Il carico dimostrativo del primo lancio sperimentale del Falcon Heavy: una Tesla Roadster con un manichino al posto di guida, vestito con la tuta spaziale che SpaceX utilizzerà in futuro per i suoi astronauti. Una volta fuori dall’atmosfera, il guscio dell’ultimo stadio del Falcon Heavy si è aperto, esponendo l’auto all’ambiente spaziale. Guarda la diretta dalle telecamere montate a bordo.

Il Falcon Heavy, il razzo spaziale più potente oggi in uso è stato testato con successo con un lancio da Cape Canaveral, in Florida, dalla storica piattaforma 39-A, la stessa usata per le missioni Apollo e per lo Space Shuttle.

La partenza, avvenuta con oltre due ore di ritardo per i forti venti in quota, è stata perfetta e quasi tutto è andato secondo le previsioni.

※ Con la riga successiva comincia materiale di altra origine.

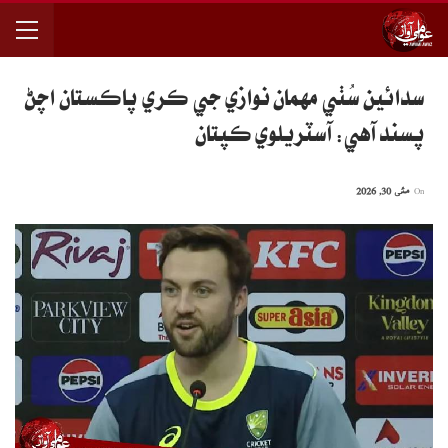
سدائين سُٺي مهمان نوازي جي ڪري پاڪستان اچڻ
پسند آهي: آسٽريلوي ڪپتان
On
مئی 30, 2026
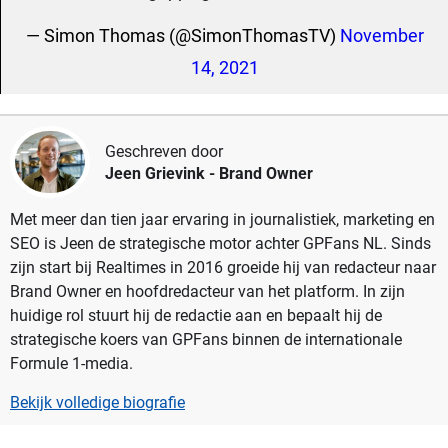
— Simon Thomas (@SimonThomasTV)
November
14, 2021
Geschreven door
Jeen Grievink
- Brand Owner
Met meer dan tien jaar ervaring in journalistiek, marketing en
SEO is Jeen de strategische motor achter GPFans NL. Sinds
zijn start bij Realtimes in 2016 groeide hij van redacteur naar
Brand Owner en hoofdredacteur van het platform. In zijn
huidige rol stuurt hij de redactie aan en bepaalt hij de
strategische koers van GPFans binnen de internationale
Formule 1-media.
Bekijk volledige biografie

Innanzitutto il razzo è partito senza esplodere, come temeva Elon Musk. Poi i tre booster che componevano il primo stadio del vettore, capaci insieme di generare una spinta di 2.300.000 kg forza, sono stati recuperati.

I due laterali, esaurita la loro fase di spinta a due minuti e mezzo circa dal lancio, sono atterrati insieme a Cape Canaveral.

Pochi secondi più tardi, quello centrale ha tentato l'”ammaraggio” sulla piattaforma galleggiante OCISLY (Of Course I Still Love You) nell’Oceano Atlantico, al largo della Florida. Dai primi dati non ancora confermati ufficialmente, pare che il razzo centrale sia arrivato sulla piattaforma, ma che l’appontaggio non sia riuscito e il razzo sia andato perso.

Recuperare i primi stadi dei Falcon e riutilizzarli è l’aspetto più importante di SpaceX: è l’unica strada per ridurre i costi dei lanci spaziali e l’azienda di Elon Musk è finora l’unica a essere riuscita a farlo. I due booster laterali, infatti, erano già stati utilizzati una volta e ora potrebbero essere riutilizzati una terza. L’obiettivo di Musk è riuscire a utilizzare i lanciatori spaziali come gli aerei: più e più volte. Questo permette a SpaceX di avere costi molto inferiori rispetto ad altre compagnie spaziali: in media lanciare un grosso satellite con SpaceX costa circa 90 milioni di dollari rispetto ai 350 dei concorrenti.

Il rientro contemporaneo dei due booster laterali del Falcon Heavy. Entrambi erano già stati utilizzati in una precedente missione. Erano insomma “di seconda mano”.

IL CARICO. Il lancio si è concluso con le fasi preliminari per l’immissione di una Tesla Roadster rosso fiammante in un’orbita eliocentrica con afelio (il punto più lontano dal Sole) in prossimità dell’orbita di Marte – questo è bene precisarlo: l’auto di SpaceX non andrà su Marte, anche perché sarebbe altissimo il rischio di contaminazione.